I do not get to see Asa often....and I am really starting to worry about school and finishing strong in my 16 hours of classes with good grades. I am looking forward to April 27th, when I will be done with my undergraduate degree and May 8th, when I will get to walk with my peers at graduation: I just need a lot of strength and determination to do these things. I know there is an end in site...and I know that I have my God and my Savior. Without Him, I could do nothing and I would be nothing. The past two weeks I have been incredibly humbled... more humbled than I have been since I can remember, at the strength and will power Christ has given me. There is no way on earth that I could be doing what I have been doing...without Him. I am so thankful and grateful that He is my father--and I know as long as I can continue to trust and hope in Him, He will bless me.
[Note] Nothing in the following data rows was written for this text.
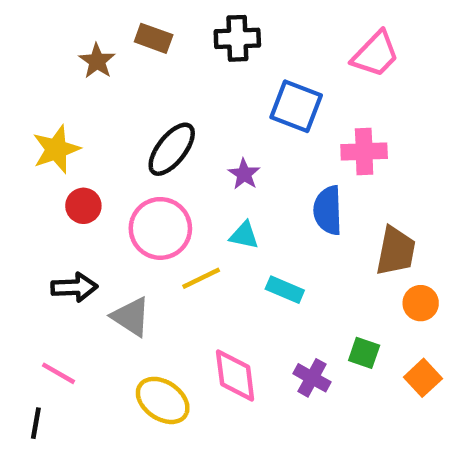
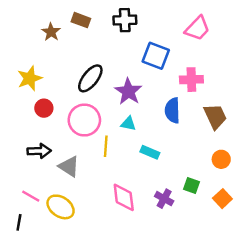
purple star: (244, 174) -> (128, 91), size x1.6
brown trapezoid: (396, 251) -> (215, 116), moved, turned -36
yellow line: (201, 278) -> (106, 146), turned -60
yellow ellipse: (163, 400) -> (61, 207), moved

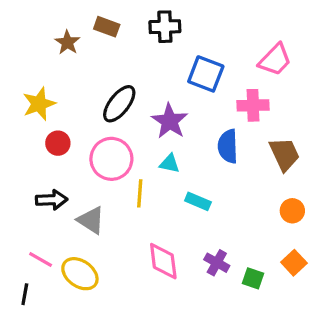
pink trapezoid: (197, 28) -> (275, 60), moved
green square: (191, 185) -> (253, 278), moved

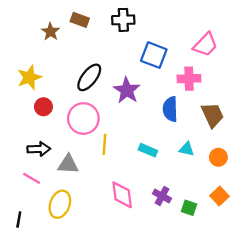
cyan triangle: (170, 164) -> (187, 149), moved
gray triangle: (91, 220) -> (68, 164), turned -30
pink line: (41, 260) -> (32, 178), moved
yellow ellipse: (80, 274) -> (60, 204), turned 76

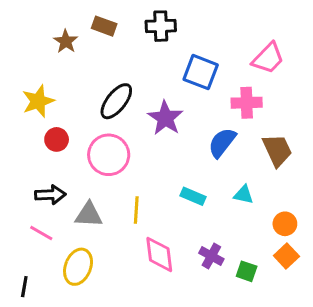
blue semicircle: (170, 109) -> (222, 143), turned 40
yellow line: (104, 144) -> (136, 210), moved
orange circle: (218, 157) -> (285, 224), moved

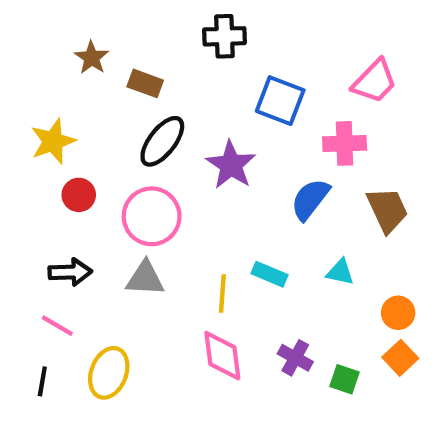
brown rectangle: (104, 26) -> (145, 83), moved
yellow line: (136, 210) -> (222, 294), moved
gray triangle: (89, 215) -> (145, 279), moved
black line: (24, 287) -> (42, 381), moved

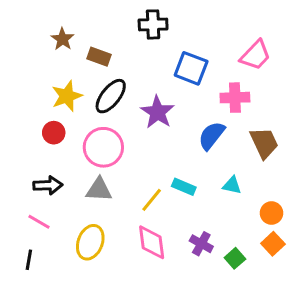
yellow star: (53, 141) -> (67, 96), moved
yellow line: (222, 294) -> (152, 200), turned 35
yellow ellipse: (109, 373) -> (90, 242), moved
green square: (345, 379) -> (235, 258), turned 30

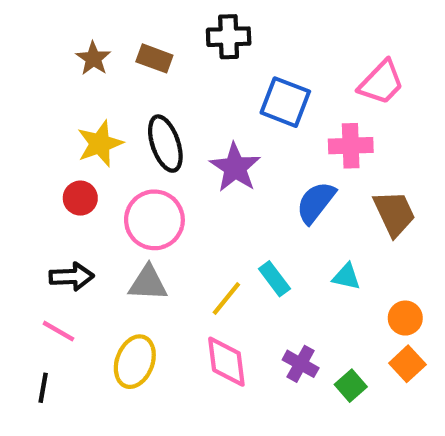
brown rectangle: (99, 57) -> (154, 58), moved
black ellipse: (111, 96) -> (165, 144), turned -57
cyan rectangle: (184, 187) -> (274, 279), turned 30

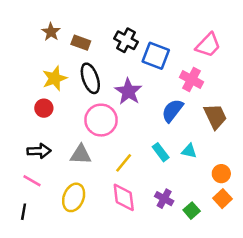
black cross: (229, 37) -> (126, 40), moved, turned 30
brown rectangle: (154, 58) -> (81, 43), moved
pink cross: (351, 146) -> (192, 80), turned 30
pink circle: (154, 220) -> (101, 120), moved
cyan rectangle: (274, 279) -> (161, 152), moved

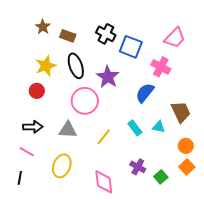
brown trapezoid: (215, 116) -> (181, 112), moved
pink diamond: (124, 197) -> (104, 182), moved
This morning I am encouraged by the following in Proverbs: 
The plans of the heart belong to man, but the answer of the tounge is from the Lord...Commit your works to the Lord, and your plans will be established. The Lord has made everything for its purpose, even the wicked for the day of trouble...By steadfast love and faithfulness iniquity is atoned for...The heart of man plans his way, but the Lord establishes his step. Proverbs 16:1-9
There is a reason God gave me this PCA job. No matter how hard or tired I get, HE gave it to me and I am so blessed by that. I may have plans, but the Lord gets to decide. I will have steadfast love and I will forever be faithful to my God. 
I better try to go get some sleep... I only slept 2 hours yesterday and it's going on 9am, which means I've been home almost 2 hours and my dogs are NOT going to enjoy sleeping ALL day with their boring old MOM!!!!!!!